PROBLEM REQUIREMENTS: An exact copy of every record below is required, with the pictures left out.

[[ RECORD SET open ]]

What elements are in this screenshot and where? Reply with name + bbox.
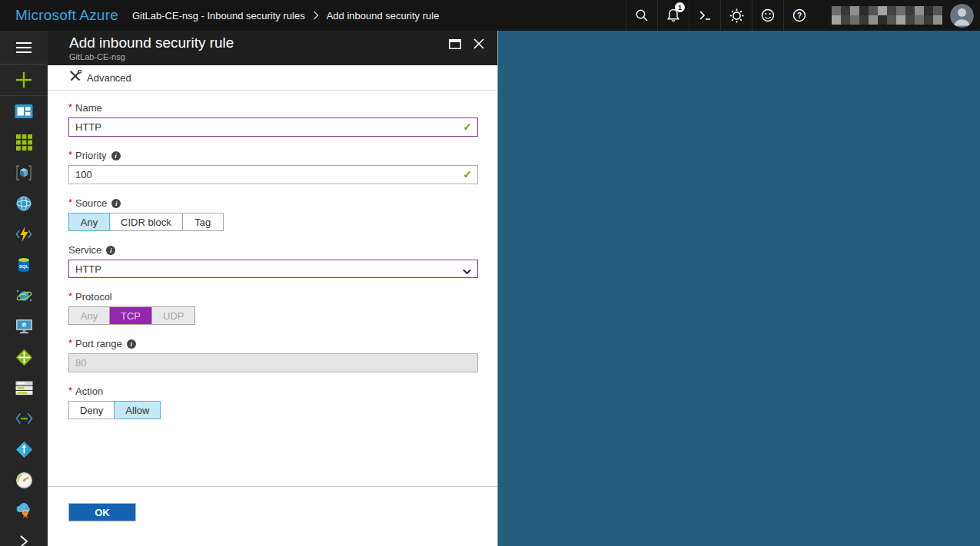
hamburger-menu-icon[interactable] <box>0 31 48 64</box>
breadcrumb: GitLab-CE-nsg - Inbound security rules A… <box>132 10 439 22</box>
sidebar-item-new-plus-icon[interactable] <box>0 65 48 95</box>
breadcrumb-parent[interactable]: GitLab-CE-nsg - Inbound security rules <box>132 10 305 22</box>
priority-input[interactable] <box>68 165 478 184</box>
source-option-cidr-block[interactable]: CIDR block <box>109 213 183 231</box>
info-icon[interactable] <box>111 151 121 160</box>
service-field-group: Service HTTP <box>68 244 497 278</box>
sidebar-item-monitor-gauge-icon[interactable] <box>0 465 48 495</box>
blade-subtitle: GitLab-CE-nsg <box>69 52 497 61</box>
search-icon[interactable] <box>626 0 657 31</box>
add-inbound-security-rule-blade: Add inbound security rule GitLab-CE-nsg … <box>48 31 498 546</box>
feedback-smiley-icon[interactable] <box>752 0 783 31</box>
azure-logo[interactable]: Microsoft Azure <box>15 7 118 24</box>
priority-label: * Priority <box>68 150 497 161</box>
required-asterisk: * <box>68 197 72 208</box>
settings-gear-icon[interactable] <box>720 0 752 31</box>
advanced-button[interactable]: Advanced <box>69 70 131 85</box>
required-asterisk: * <box>68 149 72 160</box>
info-icon[interactable] <box>106 246 115 255</box>
priority-field-group: * Priority <box>68 150 497 184</box>
blade-toolbar: Advanced <box>48 65 497 91</box>
sidebar-item-virtual-networks-icon[interactable] <box>0 403 48 434</box>
redacted-username <box>832 6 942 25</box>
action-label: * Action <box>68 386 497 397</box>
blade-title: Add inbound security rule <box>69 35 497 51</box>
blade-footer: OK <box>48 486 497 546</box>
sidebar-expand-chevron-icon[interactable] <box>0 526 48 546</box>
topbar-right: 1 ? <box>626 0 980 31</box>
protocol-toggle: Any TCP UDP <box>68 306 497 325</box>
name-label: * Name <box>68 102 497 114</box>
sidebar-item-dashboard-icon[interactable] <box>0 96 48 127</box>
notifications-icon[interactable]: 1 <box>657 0 689 31</box>
action-field-group: * Action Deny Allow <box>68 386 497 419</box>
service-selected-value: HTTP <box>75 263 101 275</box>
advanced-label: Advanced <box>87 72 131 84</box>
dashboard-background <box>499 31 980 546</box>
name-field-group: * Name <box>68 102 497 137</box>
info-icon[interactable] <box>127 339 136 349</box>
required-asterisk: * <box>68 101 72 113</box>
left-sidebar: SQL <box>0 31 48 546</box>
sidebar-item-advisor-icon[interactable] <box>0 495 48 526</box>
sidebar-item-azure-active-directory-icon[interactable] <box>0 434 48 465</box>
source-option-tag[interactable]: Tag <box>182 213 224 231</box>
notification-badge: 1 <box>675 2 685 12</box>
ok-button[interactable]: OK <box>68 503 136 521</box>
sidebar-item-sql-databases-icon[interactable]: SQL <box>0 250 48 280</box>
user-avatar[interactable] <box>950 4 974 28</box>
protocol-option-tcp: TCP <box>109 306 152 325</box>
rule-form: * Name * Priority * Source <box>48 91 497 452</box>
required-asterisk: * <box>68 290 72 302</box>
sidebar-item-load-balancers-icon[interactable] <box>0 342 48 372</box>
source-label: * Source <box>68 197 497 209</box>
cloud-shell-icon[interactable] <box>689 0 720 31</box>
action-option-allow[interactable]: Allow <box>114 401 161 419</box>
sidebar-item-function-apps-icon[interactable] <box>0 219 48 250</box>
breadcrumb-chevron-icon <box>313 11 319 20</box>
port-range-field-group: * Port range <box>68 338 497 372</box>
close-blade-icon[interactable] <box>472 37 486 51</box>
protocol-field-group: * Protocol Any TCP UDP <box>68 291 497 325</box>
help-icon[interactable]: ? <box>783 0 815 31</box>
svg-text:?: ? <box>797 12 802 20</box>
maximize-blade-icon[interactable] <box>448 37 462 51</box>
action-toggle: Deny Allow <box>68 401 497 419</box>
action-option-deny[interactable]: Deny <box>68 401 115 419</box>
protocol-option-any: Any <box>68 306 110 325</box>
top-bar: Microsoft Azure GitLab-CE-nsg - Inbound … <box>0 0 980 31</box>
breadcrumb-current: Add inbound security rule <box>327 10 440 22</box>
name-input[interactable] <box>68 117 478 137</box>
chevron-down-icon <box>463 266 471 277</box>
protocol-option-udp: UDP <box>151 306 195 325</box>
svg-text:SQL: SQL <box>19 264 29 269</box>
protocol-label: * Protocol <box>68 291 497 303</box>
required-asterisk: * <box>68 385 72 396</box>
source-field-group: * Source Any CIDR block Tag <box>68 197 497 231</box>
sidebar-item-cosmos-db-icon[interactable] <box>0 280 48 311</box>
source-option-any[interactable]: Any <box>68 213 110 231</box>
blade-header: Add inbound security rule GitLab-CE-nsg <box>48 31 497 65</box>
sidebar-item-app-services-globe-icon[interactable] <box>0 188 48 219</box>
service-label: Service <box>68 244 497 256</box>
sidebar-item-all-resources-grid-icon[interactable] <box>0 127 48 157</box>
service-select[interactable]: HTTP <box>68 260 478 278</box>
sidebar-item-storage-accounts-icon[interactable] <box>0 372 48 403</box>
port-range-input <box>68 353 478 372</box>
port-range-label: * Port range <box>68 338 497 349</box>
source-toggle: Any CIDR block Tag <box>68 213 497 231</box>
sidebar-item-cube-icon[interactable] <box>0 157 48 188</box>
required-asterisk: * <box>68 337 72 349</box>
sidebar-item-virtual-machines-icon[interactable] <box>0 311 48 342</box>
info-icon[interactable] <box>111 199 121 208</box>
tools-icon <box>69 70 81 85</box>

[[ RECORD SET closed ]]

RESPONSE AREA:
What elements are in this screenshot and where? Reply with name + bbox.
hamburger-menu-icon[interactable] <box>0 31 48 64</box>
breadcrumb: GitLab-CE-nsg - Inbound security rules A… <box>132 10 439 22</box>
sidebar-item-new-plus-icon[interactable] <box>0 65 48 95</box>
breadcrumb-parent[interactable]: GitLab-CE-nsg - Inbound security rules <box>132 10 305 22</box>
priority-input[interactable] <box>68 165 478 184</box>
source-option-cidr-block[interactable]: CIDR block <box>109 213 183 231</box>
info-icon[interactable] <box>111 151 121 160</box>
service-field-group: Service HTTP <box>68 244 497 278</box>
sidebar-item-monitor-gauge-icon[interactable] <box>0 465 48 495</box>
blade-subtitle: GitLab-CE-nsg <box>69 52 497 61</box>
search-icon[interactable] <box>626 0 657 31</box>
add-inbound-security-rule-blade: Add inbound security rule GitLab-CE-nsg … <box>48 31 498 546</box>
feedback-smiley-icon[interactable] <box>752 0 783 31</box>
azure-logo[interactable]: Microsoft Azure <box>15 7 118 24</box>
priority-label: * Priority <box>68 150 497 161</box>
required-asterisk: * <box>68 197 72 208</box>
settings-gear-icon[interactable] <box>720 0 752 31</box>
advanced-button[interactable]: Advanced <box>69 70 131 85</box>
required-asterisk: * <box>68 149 72 160</box>
info-icon[interactable] <box>106 246 115 255</box>
priority-field-group: * Priority <box>68 150 497 184</box>
blade-toolbar: Advanced <box>48 65 497 91</box>
sidebar-item-virtual-networks-icon[interactable] <box>0 403 48 434</box>
redacted-username <box>832 6 942 25</box>
action-label: * Action <box>68 386 497 397</box>
blade-title: Add inbound security rule <box>69 35 497 51</box>
blade-footer: OK <box>48 486 497 546</box>
sidebar-expand-chevron-icon[interactable] <box>0 526 48 546</box>
topbar-right: 1 ? <box>626 0 980 31</box>
protocol-toggle: Any TCP UDP <box>68 306 497 325</box>
name-label: * Name <box>68 102 497 114</box>
sidebar-item-dashboard-icon[interactable] <box>0 96 48 127</box>
notifications-icon[interactable]: 1 <box>657 0 689 31</box>
action-field-group: * Action Deny Allow <box>68 386 497 419</box>
service-selected-value: HTTP <box>75 263 101 275</box>
advanced-label: Advanced <box>87 72 131 84</box>
dashboard-background <box>499 31 980 546</box>
name-field-group: * Name <box>68 102 497 137</box>
info-icon[interactable] <box>127 339 136 349</box>
required-asterisk: * <box>68 101 72 113</box>
left-sidebar: SQL <box>0 31 48 546</box>
sidebar-item-advisor-icon[interactable] <box>0 495 48 526</box>
sidebar-item-azure-active-directory-icon[interactable] <box>0 434 48 465</box>
source-option-tag[interactable]: Tag <box>182 213 224 231</box>
notification-badge: 1 <box>675 2 685 12</box>
ok-button[interactable]: OK <box>68 503 136 521</box>
sidebar-item-sql-databases-icon[interactable]: SQL <box>0 250 48 280</box>
user-avatar[interactable] <box>950 4 974 28</box>
protocol-option-tcp: TCP <box>109 306 152 325</box>
rule-form: * Name * Priority * Source <box>48 91 497 452</box>
required-asterisk: * <box>68 290 72 302</box>
sidebar-item-load-balancers-icon[interactable] <box>0 342 48 372</box>
source-label: * Source <box>68 197 497 209</box>
cloud-shell-icon[interactable] <box>689 0 720 31</box>
action-option-allow[interactable]: Allow <box>114 401 161 419</box>
sidebar-item-function-apps-icon[interactable] <box>0 219 48 250</box>
breadcrumb-chevron-icon <box>313 11 319 20</box>
port-range-field-group: * Port range <box>68 338 497 372</box>
close-blade-icon[interactable] <box>472 37 486 51</box>
protocol-field-group: * Protocol Any TCP UDP <box>68 291 497 325</box>
help-icon[interactable]: ? <box>783 0 815 31</box>
svg-text:?: ? <box>797 12 802 20</box>
maximize-blade-icon[interactable] <box>448 37 462 51</box>
action-toggle: Deny Allow <box>68 401 497 419</box>
action-option-deny[interactable]: Deny <box>68 401 115 419</box>
protocol-option-any: Any <box>68 306 110 325</box>
top-bar: Microsoft Azure GitLab-CE-nsg - Inbound … <box>0 0 980 31</box>
breadcrumb-current: Add inbound security rule <box>327 10 440 22</box>
name-input[interactable] <box>68 117 478 137</box>
chevron-down-icon <box>463 266 471 277</box>
protocol-option-udp: UDP <box>151 306 195 325</box>
svg-text:SQL: SQL <box>19 264 29 269</box>
protocol-label: * Protocol <box>68 291 497 303</box>
required-asterisk: * <box>68 385 72 396</box>
source-field-group: * Source Any CIDR block Tag <box>68 197 497 231</box>
sidebar-item-cosmos-db-icon[interactable] <box>0 280 48 311</box>
source-option-any[interactable]: Any <box>68 213 110 231</box>
blade-header: Add inbound security rule GitLab-CE-nsg <box>48 31 497 65</box>
sidebar-item-app-services-globe-icon[interactable] <box>0 188 48 219</box>
service-label: Service <box>68 244 497 256</box>
sidebar-item-all-resources-grid-icon[interactable] <box>0 127 48 157</box>
service-select[interactable]: HTTP <box>68 260 478 278</box>
sidebar-item-storage-accounts-icon[interactable] <box>0 372 48 403</box>
port-range-input <box>68 353 478 372</box>
port-range-label: * Port range <box>68 338 497 349</box>
source-toggle: Any CIDR block Tag <box>68 213 497 231</box>
sidebar-item-cube-icon[interactable] <box>0 157 48 188</box>
required-asterisk: * <box>68 337 72 349</box>
sidebar-item-virtual-machines-icon[interactable] <box>0 311 48 342</box>
info-icon[interactable] <box>111 199 121 208</box>
tools-icon <box>69 70 81 85</box>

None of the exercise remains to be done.